WHAT IS EXPECTED: Copy the records below exactly, from the line containing "At what (x,y)" through the last line, and leave out every picture.

Stored data entries
Segment Open

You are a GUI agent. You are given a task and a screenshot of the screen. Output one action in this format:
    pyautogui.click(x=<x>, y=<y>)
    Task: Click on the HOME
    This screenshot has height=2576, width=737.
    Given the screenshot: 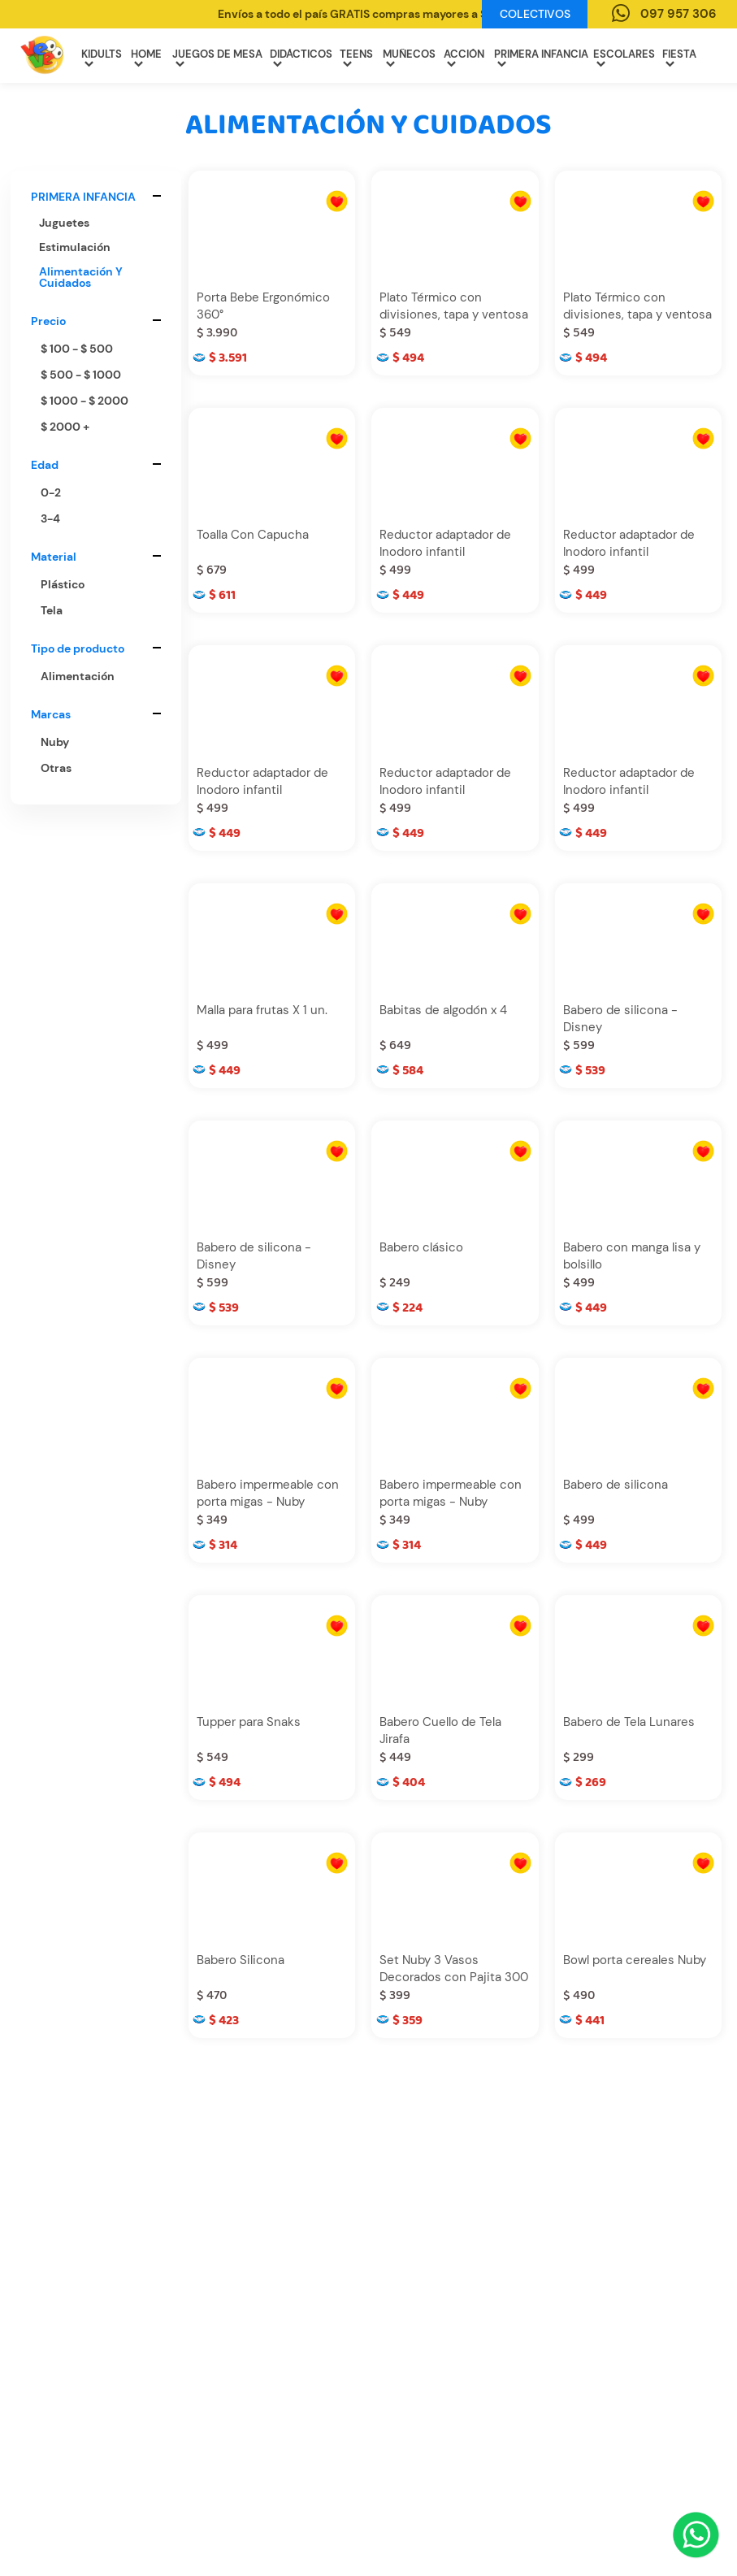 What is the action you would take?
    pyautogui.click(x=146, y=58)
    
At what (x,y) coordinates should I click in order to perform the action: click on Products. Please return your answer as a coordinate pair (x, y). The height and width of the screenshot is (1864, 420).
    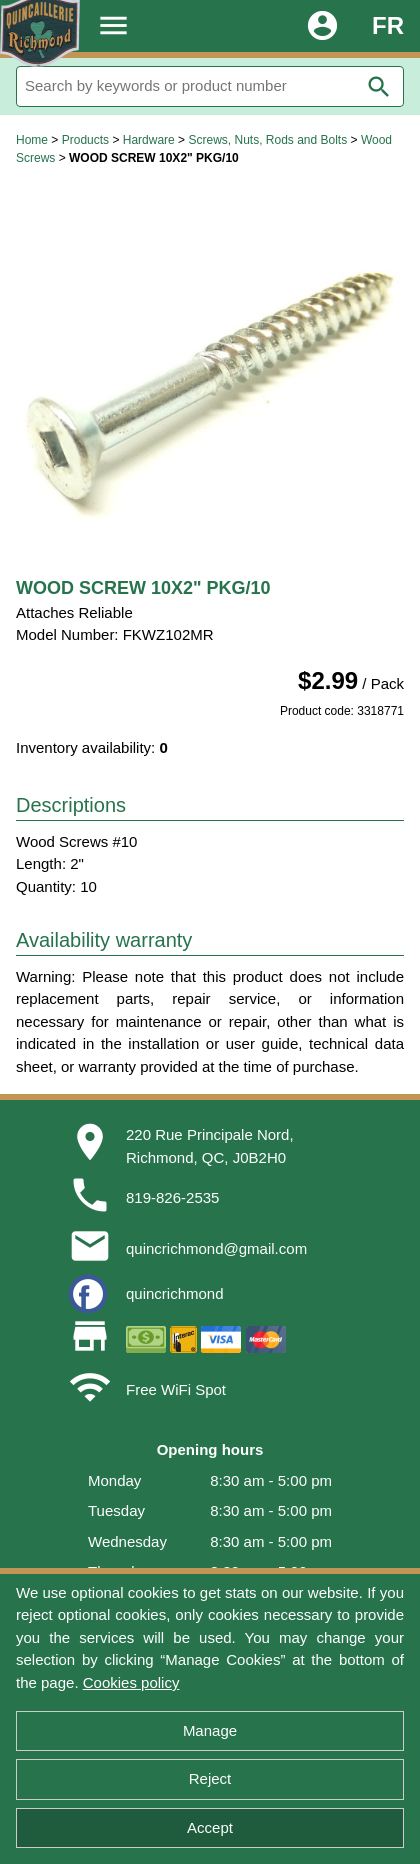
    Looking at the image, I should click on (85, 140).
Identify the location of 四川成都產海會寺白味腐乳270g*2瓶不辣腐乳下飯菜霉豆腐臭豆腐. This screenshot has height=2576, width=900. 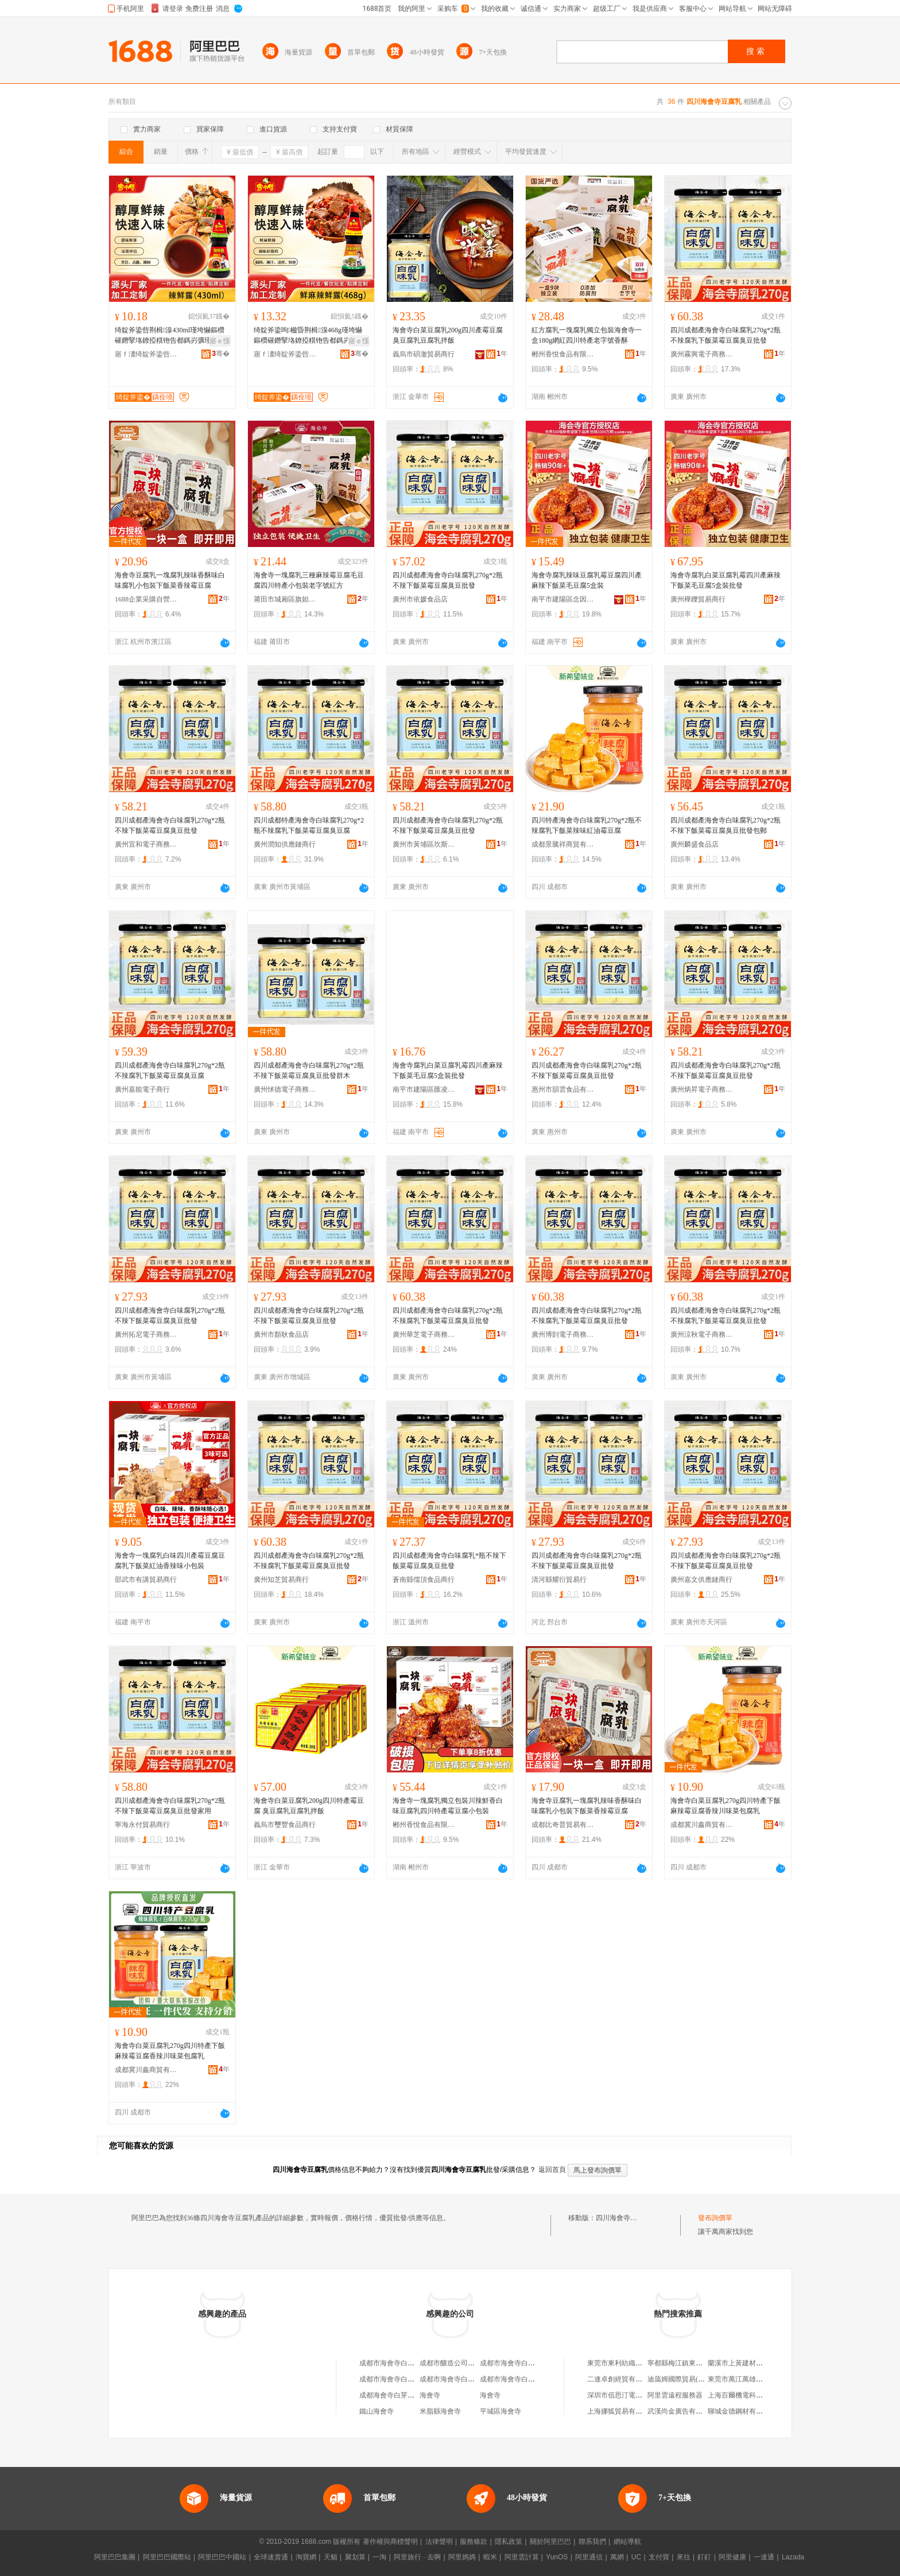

Segment Closed

TASK OUTPUT:
At what (x,y) coordinates should I click in order to perform the action: click on Products. Please return your answer as a coordinate pair (x, y). The height and width of the screenshot is (1864, 420).
    Looking at the image, I should click on (85, 140).
Identify the location of 四川成都產海會寺白味腐乳270g*2瓶不辣腐乳下飯菜霉豆腐臭豆腐. This screenshot has height=2576, width=900. 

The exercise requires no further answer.